The role of novelists has always been to transport the public to an imaginary place—fantastical islands, super-hero worlds, gritty neighborhoods, and now, ominous futures. The best fiction writers conduct thorough research, basing their creative suppositions on facts, even when those facts seem as far-fetched as make-believe characters. Non-fiction writers and careful scientists vet those facts later, and often prove the point of the novelists.
When I began my research into the huge implications of America’s reliance on rare earth metals back in 2011, I had no idea the scope of the issue beyond Silicon Valley’s myopia and careless shrug that someone else would deal with it. The fact that China had indeed muscled Japan into capitulation by embargoing their supply of critical materials necessary for the success of their technology companies was ignored. Instead, more manufacturing moved to China, and we became increasingly dependent on China’s goodwill to build our smartphones, MRIs, wind turbines, batteries, and laser-guided missiles—and more.
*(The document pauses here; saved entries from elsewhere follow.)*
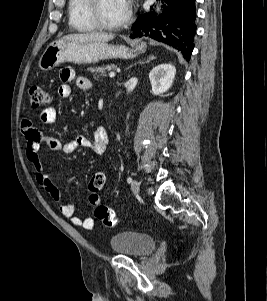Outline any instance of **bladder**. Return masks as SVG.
Instances as JSON below:
<instances>
[{
	"mask_svg": "<svg viewBox=\"0 0 267 301\" xmlns=\"http://www.w3.org/2000/svg\"><path fill=\"white\" fill-rule=\"evenodd\" d=\"M156 240L147 234L133 231H121L110 239V248L114 253L126 256L142 257L156 248Z\"/></svg>",
	"mask_w": 267,
	"mask_h": 301,
	"instance_id": "obj_1",
	"label": "bladder"
}]
</instances>
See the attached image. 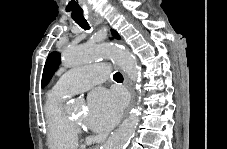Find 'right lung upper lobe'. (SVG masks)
Returning a JSON list of instances; mask_svg holds the SVG:
<instances>
[{
    "label": "right lung upper lobe",
    "mask_w": 227,
    "mask_h": 149,
    "mask_svg": "<svg viewBox=\"0 0 227 149\" xmlns=\"http://www.w3.org/2000/svg\"><path fill=\"white\" fill-rule=\"evenodd\" d=\"M112 34H113L116 38H119V35L117 34V32H115V31L112 30Z\"/></svg>",
    "instance_id": "cb5924a9"
}]
</instances>
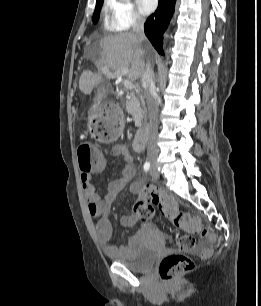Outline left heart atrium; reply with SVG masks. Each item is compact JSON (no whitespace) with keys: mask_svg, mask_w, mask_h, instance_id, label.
Returning <instances> with one entry per match:
<instances>
[{"mask_svg":"<svg viewBox=\"0 0 261 306\" xmlns=\"http://www.w3.org/2000/svg\"><path fill=\"white\" fill-rule=\"evenodd\" d=\"M137 3L143 14H149L156 9L158 0H137Z\"/></svg>","mask_w":261,"mask_h":306,"instance_id":"39dd6f15","label":"left heart atrium"}]
</instances>
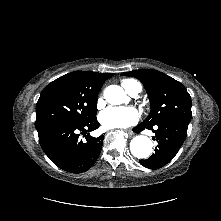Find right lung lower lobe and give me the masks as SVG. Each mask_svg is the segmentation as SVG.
Returning <instances> with one entry per match:
<instances>
[{"label": "right lung lower lobe", "instance_id": "right-lung-lower-lobe-1", "mask_svg": "<svg viewBox=\"0 0 221 221\" xmlns=\"http://www.w3.org/2000/svg\"><path fill=\"white\" fill-rule=\"evenodd\" d=\"M100 126L96 119L85 124H56L38 131L40 145L49 159L70 173H82L94 165L103 145V135L86 134ZM83 134L85 141L79 139Z\"/></svg>", "mask_w": 221, "mask_h": 221}]
</instances>
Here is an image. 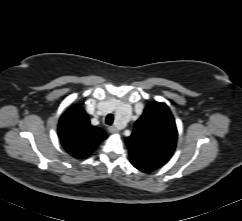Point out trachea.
<instances>
[{"label":"trachea","mask_w":242,"mask_h":221,"mask_svg":"<svg viewBox=\"0 0 242 221\" xmlns=\"http://www.w3.org/2000/svg\"><path fill=\"white\" fill-rule=\"evenodd\" d=\"M113 121H114L113 114H108L106 116L105 123L108 124V125H112Z\"/></svg>","instance_id":"trachea-1"}]
</instances>
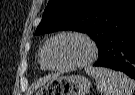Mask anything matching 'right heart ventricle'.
Here are the masks:
<instances>
[{
    "mask_svg": "<svg viewBox=\"0 0 135 95\" xmlns=\"http://www.w3.org/2000/svg\"><path fill=\"white\" fill-rule=\"evenodd\" d=\"M48 41L47 40L41 47L40 49V52H39V64H40V67L42 70H47L48 68L46 67L45 65V60H44V53H45V49H46V46L48 44Z\"/></svg>",
    "mask_w": 135,
    "mask_h": 95,
    "instance_id": "e07e8e85",
    "label": "right heart ventricle"
}]
</instances>
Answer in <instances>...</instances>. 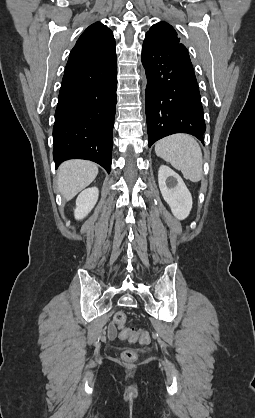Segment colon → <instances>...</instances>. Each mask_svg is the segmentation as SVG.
<instances>
[{"label": "colon", "mask_w": 255, "mask_h": 418, "mask_svg": "<svg viewBox=\"0 0 255 418\" xmlns=\"http://www.w3.org/2000/svg\"><path fill=\"white\" fill-rule=\"evenodd\" d=\"M114 324L119 329V337L121 339H128L131 341L137 338L144 344L150 342V335L147 331H140L135 333L133 329L126 327V315L123 312H117L113 318ZM122 359L127 362H133L137 358V353L132 349H127L122 353Z\"/></svg>", "instance_id": "colon-1"}]
</instances>
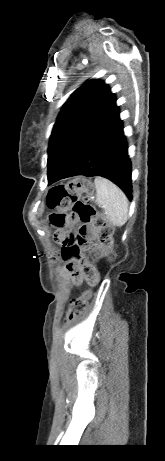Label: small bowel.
Returning a JSON list of instances; mask_svg holds the SVG:
<instances>
[{"label": "small bowel", "instance_id": "obj_1", "mask_svg": "<svg viewBox=\"0 0 165 461\" xmlns=\"http://www.w3.org/2000/svg\"><path fill=\"white\" fill-rule=\"evenodd\" d=\"M96 234L95 225H74L73 229H57V233H52V241H56L57 249H61L58 274L64 285H78L82 282L81 268L87 262L83 246H87V242L92 244Z\"/></svg>", "mask_w": 165, "mask_h": 461}]
</instances>
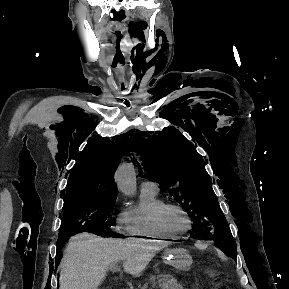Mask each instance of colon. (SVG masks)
Segmentation results:
<instances>
[{"instance_id": "5ec220e1", "label": "colon", "mask_w": 289, "mask_h": 289, "mask_svg": "<svg viewBox=\"0 0 289 289\" xmlns=\"http://www.w3.org/2000/svg\"><path fill=\"white\" fill-rule=\"evenodd\" d=\"M222 289H228L226 286H223Z\"/></svg>"}]
</instances>
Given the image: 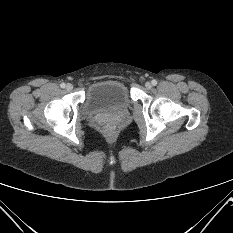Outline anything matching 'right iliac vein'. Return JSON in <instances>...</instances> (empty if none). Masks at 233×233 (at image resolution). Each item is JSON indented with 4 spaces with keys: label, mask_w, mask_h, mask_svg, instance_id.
<instances>
[{
    "label": "right iliac vein",
    "mask_w": 233,
    "mask_h": 233,
    "mask_svg": "<svg viewBox=\"0 0 233 233\" xmlns=\"http://www.w3.org/2000/svg\"><path fill=\"white\" fill-rule=\"evenodd\" d=\"M72 89H73V85L72 84L69 83V84L66 85V90L67 91H72Z\"/></svg>",
    "instance_id": "obj_1"
}]
</instances>
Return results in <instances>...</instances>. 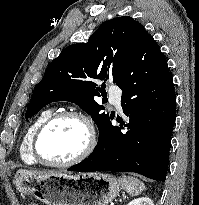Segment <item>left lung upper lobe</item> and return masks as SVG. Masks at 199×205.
<instances>
[{"label": "left lung upper lobe", "mask_w": 199, "mask_h": 205, "mask_svg": "<svg viewBox=\"0 0 199 205\" xmlns=\"http://www.w3.org/2000/svg\"><path fill=\"white\" fill-rule=\"evenodd\" d=\"M144 31L133 18L117 17L102 23L87 43L66 47L35 86L26 118L51 102L69 101L91 115L101 133L113 115L101 112L103 107L95 101L105 93V84L101 88L96 80L107 81L112 77L120 86L125 66Z\"/></svg>", "instance_id": "5c2ea615"}]
</instances>
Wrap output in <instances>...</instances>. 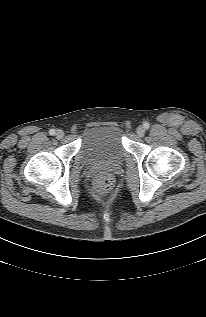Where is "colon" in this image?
I'll use <instances>...</instances> for the list:
<instances>
[{"label": "colon", "mask_w": 206, "mask_h": 317, "mask_svg": "<svg viewBox=\"0 0 206 317\" xmlns=\"http://www.w3.org/2000/svg\"><path fill=\"white\" fill-rule=\"evenodd\" d=\"M113 179L110 176H100L95 180L94 190L96 194L105 196L113 189Z\"/></svg>", "instance_id": "obj_1"}]
</instances>
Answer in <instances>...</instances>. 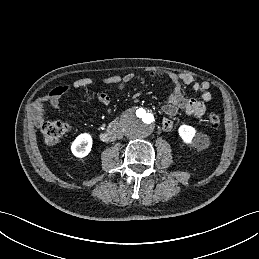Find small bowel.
<instances>
[{"mask_svg":"<svg viewBox=\"0 0 259 259\" xmlns=\"http://www.w3.org/2000/svg\"><path fill=\"white\" fill-rule=\"evenodd\" d=\"M150 75H167L171 80V92L168 102L163 106L162 111L167 116L161 122V128L164 131H170L173 128L174 117L178 110H183L187 115L201 118L206 113V104L211 100L212 95L209 91L210 83L208 81H197L189 73L175 74L161 69L151 70ZM134 78L133 73H126L124 75H114L103 80L104 84L115 85L118 90H122ZM95 82L93 77H84L76 80L73 83L74 88H82L89 86ZM182 85L192 87L196 92L200 93V99L186 97L182 91ZM70 86H58L52 89L47 95L36 99L31 108V115L34 124L40 127L44 123L45 108L51 106L58 108L60 106L61 98L69 93ZM98 101L103 105H108L111 101L107 93L101 92L98 94Z\"/></svg>","mask_w":259,"mask_h":259,"instance_id":"obj_1","label":"small bowel"}]
</instances>
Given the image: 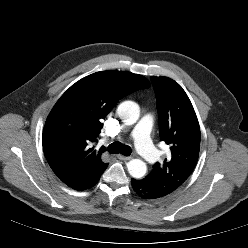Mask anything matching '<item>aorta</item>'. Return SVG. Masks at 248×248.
I'll list each match as a JSON object with an SVG mask.
<instances>
[{
	"label": "aorta",
	"instance_id": "1",
	"mask_svg": "<svg viewBox=\"0 0 248 248\" xmlns=\"http://www.w3.org/2000/svg\"><path fill=\"white\" fill-rule=\"evenodd\" d=\"M118 116L127 125L137 122L140 115L139 105L133 101H124L117 108ZM129 174L134 178H142L147 171L146 163L140 159H132L127 164Z\"/></svg>",
	"mask_w": 248,
	"mask_h": 248
}]
</instances>
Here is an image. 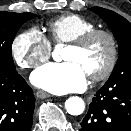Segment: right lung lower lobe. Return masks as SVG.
<instances>
[{"label": "right lung lower lobe", "instance_id": "obj_1", "mask_svg": "<svg viewBox=\"0 0 131 131\" xmlns=\"http://www.w3.org/2000/svg\"><path fill=\"white\" fill-rule=\"evenodd\" d=\"M34 107L33 91L16 69L0 67V131H30Z\"/></svg>", "mask_w": 131, "mask_h": 131}]
</instances>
Here is a list of writers equally concerned about a future based on technologies over which we have so little understanding or control.
Ghost Fleet: A Novel of the Next World War (6/15) shook the American military establishment with its extrapolation of what might happen under current-day policies and underestimation of China’s ability to dominate the next world war, if it so chooses. Set partly in outer space, partly in the Arctic Circle, and in the eerily familiar San Francisco Bay at its mothball fleet (hence the book’s title), it catapults us into a very scary future. Its co-authors, Pete Swinger and August Cole are experts in their field of anticipating future wars and our growing reliance on technology in conflicts.
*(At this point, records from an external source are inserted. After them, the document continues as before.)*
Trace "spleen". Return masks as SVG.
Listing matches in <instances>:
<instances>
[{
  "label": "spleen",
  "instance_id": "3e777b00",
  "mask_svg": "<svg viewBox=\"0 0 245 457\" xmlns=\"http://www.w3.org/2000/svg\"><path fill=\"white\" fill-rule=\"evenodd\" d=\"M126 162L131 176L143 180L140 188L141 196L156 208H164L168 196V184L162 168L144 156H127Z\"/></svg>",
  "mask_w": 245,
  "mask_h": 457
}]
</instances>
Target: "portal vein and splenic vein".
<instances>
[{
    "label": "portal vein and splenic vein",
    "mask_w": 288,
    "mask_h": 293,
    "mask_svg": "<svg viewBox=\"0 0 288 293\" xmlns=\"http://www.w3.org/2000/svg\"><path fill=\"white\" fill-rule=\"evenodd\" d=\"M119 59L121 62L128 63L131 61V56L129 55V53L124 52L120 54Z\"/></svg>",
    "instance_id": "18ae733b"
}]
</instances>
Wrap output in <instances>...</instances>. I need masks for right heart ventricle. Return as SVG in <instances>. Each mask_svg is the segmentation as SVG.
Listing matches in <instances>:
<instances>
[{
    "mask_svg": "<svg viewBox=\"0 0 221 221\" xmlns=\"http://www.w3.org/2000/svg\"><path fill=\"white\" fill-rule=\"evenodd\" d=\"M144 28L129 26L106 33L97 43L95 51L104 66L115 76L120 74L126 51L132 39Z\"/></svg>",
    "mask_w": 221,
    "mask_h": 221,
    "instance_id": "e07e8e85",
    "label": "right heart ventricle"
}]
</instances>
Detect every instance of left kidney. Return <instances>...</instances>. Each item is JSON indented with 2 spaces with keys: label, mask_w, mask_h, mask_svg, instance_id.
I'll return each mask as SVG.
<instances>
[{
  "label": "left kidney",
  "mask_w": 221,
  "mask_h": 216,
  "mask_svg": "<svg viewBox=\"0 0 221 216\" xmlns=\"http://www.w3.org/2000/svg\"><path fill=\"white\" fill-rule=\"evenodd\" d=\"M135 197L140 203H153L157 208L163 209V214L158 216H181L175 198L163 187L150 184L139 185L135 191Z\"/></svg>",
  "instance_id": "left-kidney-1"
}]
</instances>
As I pursued additional details, I uncovered a kindred author, David S. Abraham, who like me was working very hard to explain these complex scientific and political topics in easy-to-understand language and essential metaphors. David likens rare earth metals relationship to technology as yeast is to pizza: invisible, but essential to the final product that we know and love. His non-fiction book, The Elements of Power: Gadgets, Guns, and the Struggle for a Sustainable Future in the Rare Metal Age (10/15), sets the factual stage for a brand new world of changing alliances and warfare over tiny minerals rather than oil or water, and seeks solutions for mankind as well as our environment.
Seven months later, my publisher was willing to launch a book on this controversial topic in the middle of a turbulent election year when future foreign policies were still unknown. Rare Mettle: A Silicon Valley Novel (5/16) hit the shelves worldwide after receiving accolades and endorsements from global mining, military, and political experts. I originally envisioned it as an unlikely worst-case scenario, but as China stepped up its military presence in the South China Sea and continues posturing as the rightful governor of the surrounding region, it seems my fictional story could indeed come true. Its basic premise: what would happen to our technology companies, our military, and our way of life if China decided to halt its shipments of rare-earth-based products due to a political dispute over arms sales to Taiwan?
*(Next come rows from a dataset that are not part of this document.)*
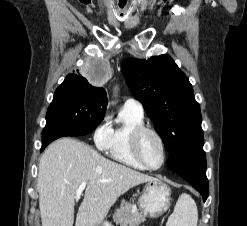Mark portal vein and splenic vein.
Instances as JSON below:
<instances>
[{
    "label": "portal vein and splenic vein",
    "instance_id": "18ae733b",
    "mask_svg": "<svg viewBox=\"0 0 247 226\" xmlns=\"http://www.w3.org/2000/svg\"><path fill=\"white\" fill-rule=\"evenodd\" d=\"M101 182H105V181L101 180ZM85 187H86V182L81 183V185L78 187V189L76 191L75 198H80V195H81L82 191L85 189Z\"/></svg>",
    "mask_w": 247,
    "mask_h": 226
}]
</instances>
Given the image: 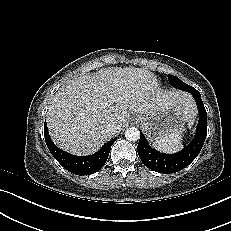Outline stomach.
Listing matches in <instances>:
<instances>
[{"label": "stomach", "mask_w": 231, "mask_h": 231, "mask_svg": "<svg viewBox=\"0 0 231 231\" xmlns=\"http://www.w3.org/2000/svg\"><path fill=\"white\" fill-rule=\"evenodd\" d=\"M133 118L142 126L150 141L183 130L186 122L184 109L172 104L151 113L136 114Z\"/></svg>", "instance_id": "obj_1"}]
</instances>
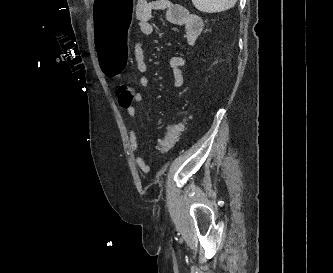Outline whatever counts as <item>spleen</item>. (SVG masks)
<instances>
[{"label":"spleen","instance_id":"1","mask_svg":"<svg viewBox=\"0 0 333 273\" xmlns=\"http://www.w3.org/2000/svg\"><path fill=\"white\" fill-rule=\"evenodd\" d=\"M237 0H192L193 5L201 12L215 13L232 8Z\"/></svg>","mask_w":333,"mask_h":273}]
</instances>
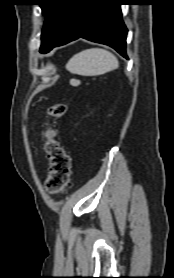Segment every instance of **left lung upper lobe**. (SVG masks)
<instances>
[{"label": "left lung upper lobe", "instance_id": "left-lung-upper-lobe-1", "mask_svg": "<svg viewBox=\"0 0 174 278\" xmlns=\"http://www.w3.org/2000/svg\"><path fill=\"white\" fill-rule=\"evenodd\" d=\"M46 16L41 34V53L49 51L62 37L77 0H41L39 4Z\"/></svg>", "mask_w": 174, "mask_h": 278}]
</instances>
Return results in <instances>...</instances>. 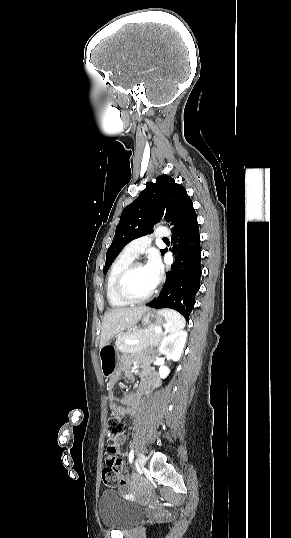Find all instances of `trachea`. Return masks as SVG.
Here are the masks:
<instances>
[{
  "mask_svg": "<svg viewBox=\"0 0 291 538\" xmlns=\"http://www.w3.org/2000/svg\"><path fill=\"white\" fill-rule=\"evenodd\" d=\"M163 240H164V241H168V239H167V238H164Z\"/></svg>",
  "mask_w": 291,
  "mask_h": 538,
  "instance_id": "3493384b",
  "label": "trachea"
}]
</instances>
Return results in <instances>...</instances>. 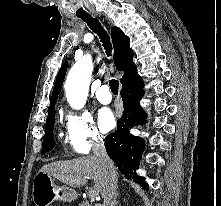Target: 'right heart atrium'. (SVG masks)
I'll return each instance as SVG.
<instances>
[{"label": "right heart atrium", "instance_id": "1", "mask_svg": "<svg viewBox=\"0 0 221 206\" xmlns=\"http://www.w3.org/2000/svg\"><path fill=\"white\" fill-rule=\"evenodd\" d=\"M67 139L70 148L80 154L88 153L103 141L101 133L87 112L68 115Z\"/></svg>", "mask_w": 221, "mask_h": 206}]
</instances>
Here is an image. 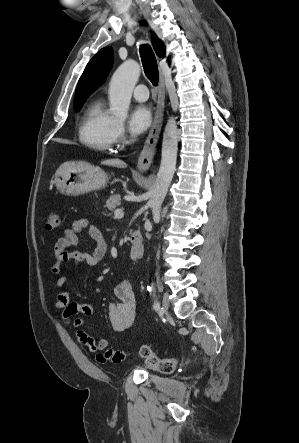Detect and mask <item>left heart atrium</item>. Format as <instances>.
<instances>
[{
	"mask_svg": "<svg viewBox=\"0 0 299 443\" xmlns=\"http://www.w3.org/2000/svg\"><path fill=\"white\" fill-rule=\"evenodd\" d=\"M152 122V114L150 109L145 105L135 106L130 114L129 129L134 135L145 132Z\"/></svg>",
	"mask_w": 299,
	"mask_h": 443,
	"instance_id": "obj_1",
	"label": "left heart atrium"
}]
</instances>
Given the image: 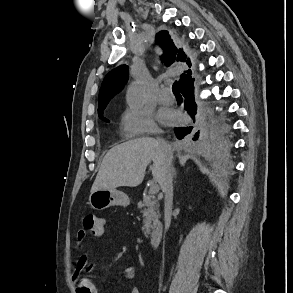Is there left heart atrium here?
<instances>
[{"mask_svg": "<svg viewBox=\"0 0 293 293\" xmlns=\"http://www.w3.org/2000/svg\"><path fill=\"white\" fill-rule=\"evenodd\" d=\"M159 119L164 124H175V123L179 122L180 116L175 111L162 110L159 113Z\"/></svg>", "mask_w": 293, "mask_h": 293, "instance_id": "39dd6f15", "label": "left heart atrium"}]
</instances>
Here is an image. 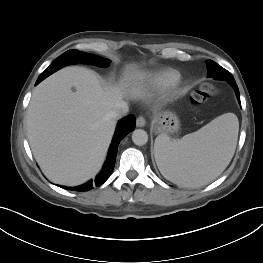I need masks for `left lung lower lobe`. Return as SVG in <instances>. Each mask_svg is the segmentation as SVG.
I'll use <instances>...</instances> for the list:
<instances>
[{
    "mask_svg": "<svg viewBox=\"0 0 263 263\" xmlns=\"http://www.w3.org/2000/svg\"><path fill=\"white\" fill-rule=\"evenodd\" d=\"M219 65L213 61L209 62L208 63V76L210 77H215L216 76V71L215 69L218 67ZM230 84H232V86L234 87L235 89V92H236V95H237V98H238V101L240 102V94H239V90H238V86L236 84L235 81L233 82H230Z\"/></svg>",
    "mask_w": 263,
    "mask_h": 263,
    "instance_id": "left-lung-lower-lobe-1",
    "label": "left lung lower lobe"
}]
</instances>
Fast forward to June of 2017, with a new administration setting the tone to take on China directly, bring manufacturing back to our shores, re-start our mining efforts, and rollback regulations throttling our energy independence—and perhaps more. Sellout: How Washington Gave Away America’s Technological Soul, and One Man’s Fight to Bring It Home (6/17) brings my Washington insider Jim Kennedy’s story into the spotlight. Award-winning journalist Victoria Bruce shares Jim’s story of a committed patriot working incessantly to shake Congress and the Pentagon establishment to wake up to how reliant we have become on China for our very freedom and way of life. The status quo has failed us, China has outwitted us by using market forces against us, and no one seems to have an answer—except Jim and his unorthodox cadre of patriots.
And next up, another of Rare Mettle’s endorsers, Future War: Preparing for the New Global Battlefield (9/17) by Major General (retired) Robert H. Latiff. With over 30 years serving our country, including a stint as commander of Cheyenne Mountain Operations Center, his endorsement of Rare Mettle was a true honor: “a plausible and frightening story about America’s absolute dependence on Chinese rare earth metals and the head-in-the-sand behavior of Silicon Valley elites and DOD bureaucrats when all the warning signals were flashing red.” His own ethics-based book on what the state of war is and should be is worth reading and considering, before it’s too late.
What do these books have in common? A drumbeat of people outside the political establishment, all warning that the 15-second soundbites and 140-character tweets are no substitute for grounding yourself on what future conflicts will look like.
After 9/11, everyone cried, “Why didn’t someone connect the dots?” Here are the dots, in a perfect timeline spanning years, yet very few of our citizens are aware of our current danger.
Please read these books, write reviews, share with your friends, talk with your co-workers, and raise the rallying cry of these six authors. With foreboding, we present the contexts for future war with the hope that understanding the realities of situation may galvanize action to mitigate risks and secure our prosperity for generations to come.